I’m making an assistant in OpenAI platform so that it generates the emails with the attributes provided.
Examples of these attributes includes the type of the email (Lead Generator, Webinar, Product Launch) etc and the theme of the email (Contrarian, Pop Culture, Storyselling etc). The knowledge contains the 6 of the types and 10 of the themes explained (each in it’s own document).
Now the problem is whenever I am asking it to generate the email with the description of the service or the product that the email will be promoting, it completely ignores the knowledge and generates the emails in a very generic nature as if I did not provide it any instructions.
Please help me in this regard and what I can do about it.
If you need any more context, please comment and I will update you with it.
I suppose you’ve created a custom GPT and supplied it with your own instructions. Have you tried to ask something easy like “Analyze the instructions”? what would it say?
Vector Store appears to be used only as a source of external knowledge in the Assistant API. Examples of emails should be explicitly provided in a prompt. GPT probably assumes it knows enough and doesn’t need to check the Knowledge storage.
Try to explain right into the prompt that GPT must go through examples from the Assistant vector store.
I cannot really upload the example emails into the prompt because:
Firstly, they are not example emails but the files contains the explanation about the characteristics of the emails that the assistant should be spitting out
As I mentioned in my original post, the there are 6 types and 10 themes. So explanation for each of them as in a single .docx file. Each file consists an average of thousand characters. So I cannot put them in the prompt instructions directly.
In the assistants playground, you can set the assistant to always require a tool call before it responds to a message. I don’t know how to do that programmatically though.
It’s something I also want to implement and would appreciate a way to do it programmatically.
Hey man, this worked flawlessly. The quality of the emails generated are unquestionable. However, I have a new problem.
For some reason the assistant is consuming 8k - 12k tokens for a single response. Is this even ideal?
For your info, the set of instructions I provided to the assistant is 45812 characters. Could this be a reason for that?
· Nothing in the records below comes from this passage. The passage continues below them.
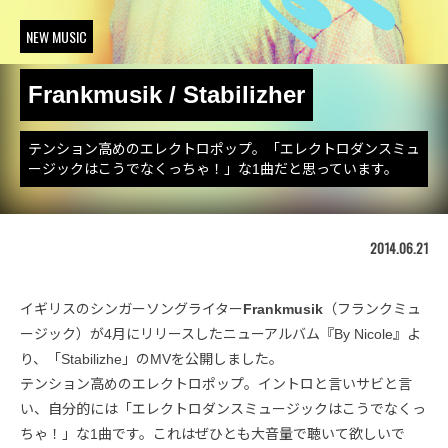
NEW MUSIC
Frankmusik / Stabilizher
テンション高めのエレクトロポップ。「エレクトロダンスミュ
ージックはこうでなくっちゃ！」な1曲だと思っています。
2014.06.21
イギリスのシンガーソングライター
Frankmusik
（フランクミュ
ージック）が4月にリリースしたニューアルバム『By Nicole』よ
り、「Stabilizhe」のMVを公開しました。
テンション高めのエレクトロポップ。イントロと言いサビと言
い、自分的には「エレクトロダンスミュージックはこうでなくっ
ちゃ！」な1曲です。これはぜひとも大音量で聴いて欲しいで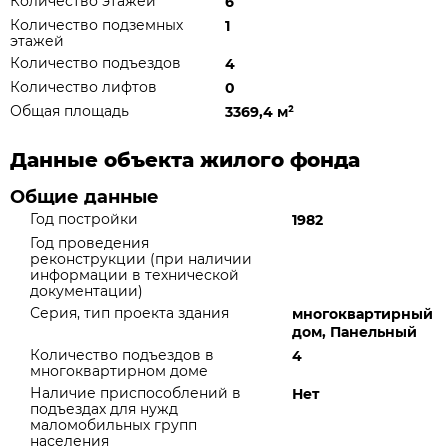
Количество этажей
6
Количество подземных
1
этажей
Количество подъездов
4
Количество лифтов
0
Общая площадь
3369,4 м
²
Данные объекта жилого фонда
Общие данные
Год постройки
1982
Год проведения
реконструкции (при наличии
информации в технической
документации)
Серия, тип проекта здания
многоквартирный
дом, Панельный
Количество подъездов в
4
многоквартирном доме
Наличие приспособлений в
Нет
подъездах для нужд
маломобильных групп
населения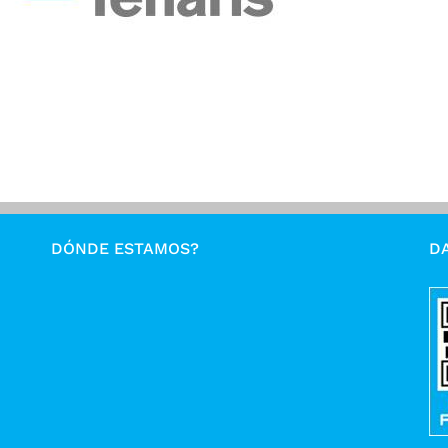
DÓNDE ESTAMOS?
DA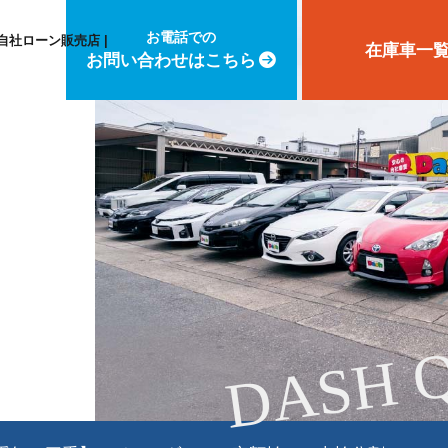
お電話での
自社ローン販売店 |
在庫車一
お問い合わせはこちら
DASH 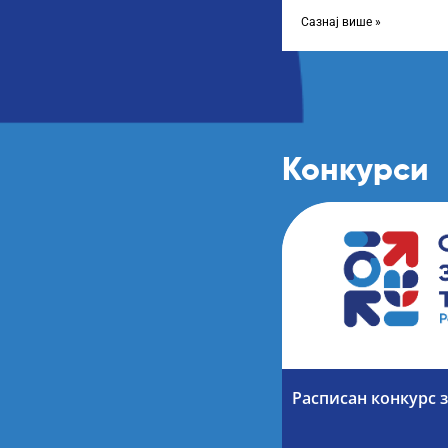
школској 2024/2025. го
Сазнај више »
Конкурси
Расписан конкурс з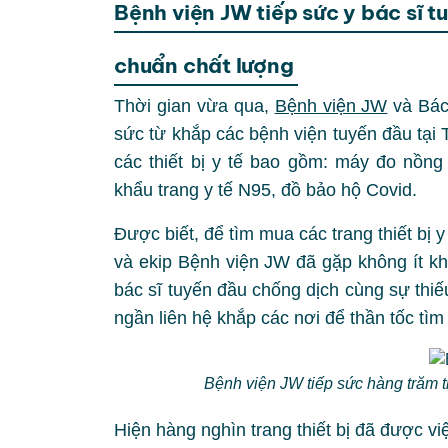
Bệnh viện JW tiếp sức y bác sĩ 
chuẩn chất lượng
Thời gian vừa qua,
Bệnh viện JW
và Bác 
sức từ khắp các bệnh viện tuyến đầu tại
các thiết bị y tế bao gồm: máy đo nồn
khẩu trang y tế N95, đồ bảo hộ Covid.
Được biết, để tìm mua các trang thiết bị y
và ekip Bệnh viện JW đã gặp không ít kh
bác sĩ tuyến đầu chống dịch cùng sự thi
ngần liên hệ khắp các nơi để thần tốc tìm 
Bệnh viện JW tiếp sức hàng trăm thi
Hiện hàng nghìn trang thiết bị đã được v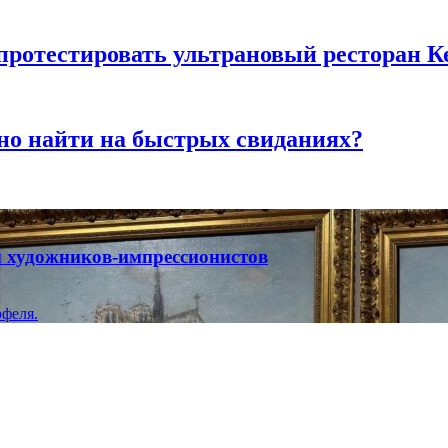
 протестировать ультрановый ресторан К
но найти на быстрых свиданиях?
ты художников-импрессионистов
феля.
Should I refine the instructions better?
Also what other things may be causing this insane amount of token consumption?
No I do not have anything in the vector store anymore. However the tokens consumption were way higher when I used vector store.
Moving the files into instructions part reduced the consumption however I think it is still high. And that is for each response. So this is not a viable solution as well.
Seems like the AI is querying the documents in the instructions for every chat. You can try fine-tuning then. It basically creates your own custom model for you…
Yeah that’s exactly what I was thinking too. I think I need to condense the instructions.
But I don’t understand why it reads all the instructions every time.
And one more thing I have realised now is that most of the instructions become redundant based on the input given to the assistant.
For example:
If the user choose the email theme to be “Storyselling”, then all the remaining theme explanations like “Contrarian, common mistake, case study” become redundant.
So somehow I need to tell the assistant to read the instructions based on the user’s input. Did you get what I mean?
The set of all instructions is ~45k characters/~10k tokens. Which is what is causing your token spike.
As you pointed out, you need to dynamically construct your instruction through function calling. You should be abl to reduce your token count by an order of magnitude or more.
I get. File search is supposed to handle this well with vector embeddings and search. It’s supposed to create a vector from the user query and use it to search through the vector database for something similar and then use that for the AI’s context.
Openai doesn’t seem to optimize this well. People have said pinecone might be better at this, which is what I’m currently looking at.